Problem requirements: The entries below should be set down again exactly, with every picture left out.

▬▬▬▬▬▬▬▬▬▬

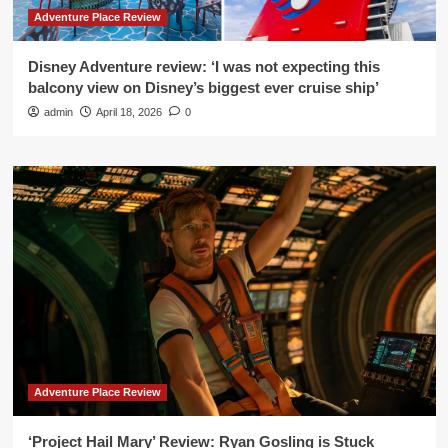
Adventure Place Review
Disney Adventure review: ‘I was not expecting this
balcony view on Disney’s biggest ever cruise ship’
admin
April 18, 2026
0
Adventure Place Review
‘Project Hail Mary’ Review: Ryan Gosling is Stuck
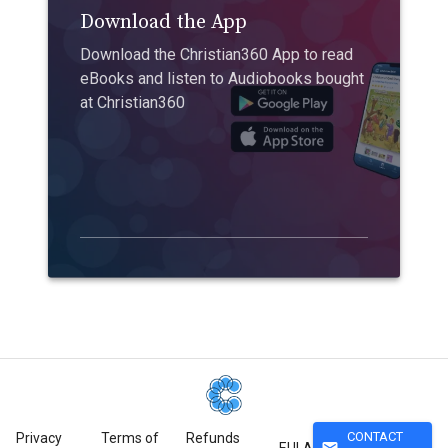
Download the App
Download the Christian360 App to read
eBooks and listen to Audiobooks bought
at Christian360
CONTACT
Privacy
Terms of
Refunds
mail
EULA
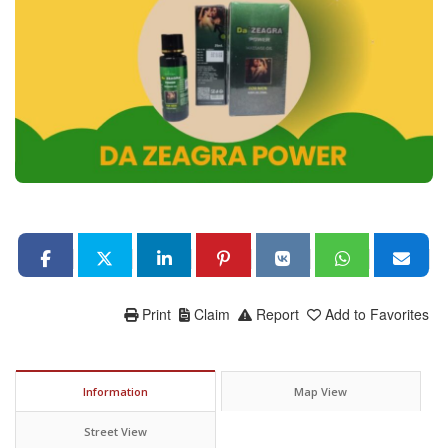
Print
Claim
Report
Add to Favorites
Information
Map View
Street View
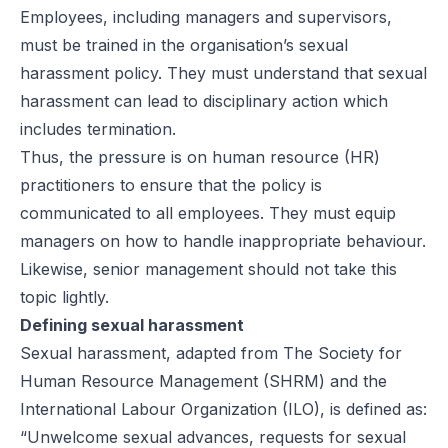
Employees, including managers and supervisors,
must be trained in the organisation’s sexual
harassment policy. They must understand that sexual
harassment can lead to disciplinary action which
includes termination.
Thus, the pressure is on human resource (HR)
practitioners to ensure that the policy is
communicated to all employees. They must equip
managers on how to handle inappropriate behaviour.
Likewise, senior management should not take this
topic lightly.
Defining sexual harassment
Sexual harassment, adapted from The Society for
Human Resource Management (SHRM) and the
International Labour Organization (ILO), is defined as:
“Unwelcome sexual advances, requests for sexual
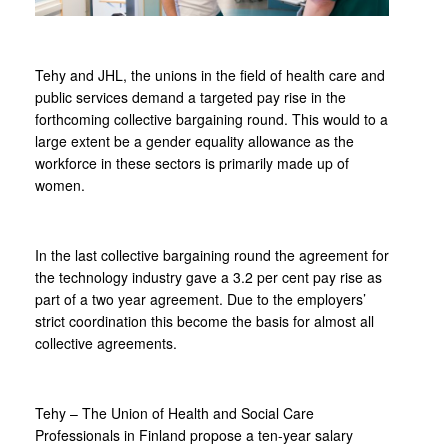
Tehy and JHL, the unions in the field of health care and
public services demand a targeted pay rise in the
forthcoming collective bargaining round. This would to a
large extent be a gender equality allowance as the
workforce in these sectors is primarily made up of
women.
In the last collective bargaining round the agreement for
the technology industry gave a 3.2 per cent pay rise as
part of a two year agreement. Due to the employers’
strict coordination this become the basis for almost all
collective agreements.
Tehy – The Union of Health and Social Care
Professionals in Finland propose a ten-year salary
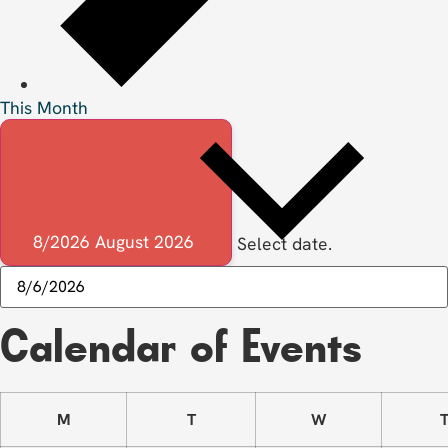
This Month
8/2026
August 2026
Select date.
Calendar of Events
M
T
W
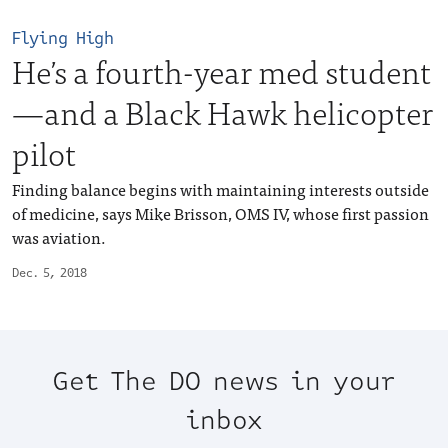
Flying High
He’s a fourth-year med student
—and a Black Hawk helicopter
pilot
Finding balance begins with maintaining interests outside
of medicine, says Mike Brisson, OMS IV, whose first passion
was aviation.
Dec. 5, 2018
Get The DO news in your
inbox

▬▬▬▬▬▬▬▬▬▬

Reply:
Adventure Place Review
Disney Adventure review: ‘I was not expecting this
balcony view on Disney’s biggest ever cruise ship’
admin
April 18, 2026
0
Adventure Place Review
‘Project Hail Mary’ Review: Ryan Gosling is Stuck
Download the App
Download the Christian360 App to read
eBooks and listen to Audiobooks bought
at Christian360
CONTACT
Privacy
Terms of
Refunds
mail
EULA
Print
Claim
Report
Add to Favorites
Information
Map View
Street View
Employees, including managers and supervisors,
must be trained in the organisation’s sexual
harassment policy. They must understand that sexual
harassment can lead to disciplinary action which
includes termination.
Thus, the pressure is on human resource (HR)
practitioners to ensure that the policy is
communicated to all employees. They must equip
managers on how to handle inappropriate behaviour.
Likewise, senior management should not take this
topic lightly.
Defining sexual harassment
Sexual harassment, adapted from The Society for
Human Resource Management (SHRM) and the
International Labour Organization (ILO), is defined as:
“Unwelcome sexual advances, requests for sexual
Tehy and JHL, the unions in the field of health care and
public services demand a targeted pay rise in the
forthcoming collective bargaining round. This would to a
large extent be a gender equality allowance as the
workforce in these sectors is primarily made up of
women.
In the last collective bargaining round the agreement for
the technology industry gave a 3.2 per cent pay rise as
part of a two year agreement. Due to the employers’
strict coordination this become the basis for almost all
collective agreements.
Tehy – The Union of Health and Social Care
Professionals in Finland propose a ten-year salary
This Month
8/2026
August 2026
Select date.
Calendar of Events
M
T
W
Flying High
He’s a fourth-year med student
—and a Black Hawk helicopter
pilot
Finding balance begins with maintaining interests outside
of medicine, says Mike Brisson, OMS IV, whose first passion
was aviation.
Dec. 5, 2018
Get The DO news in your
inbox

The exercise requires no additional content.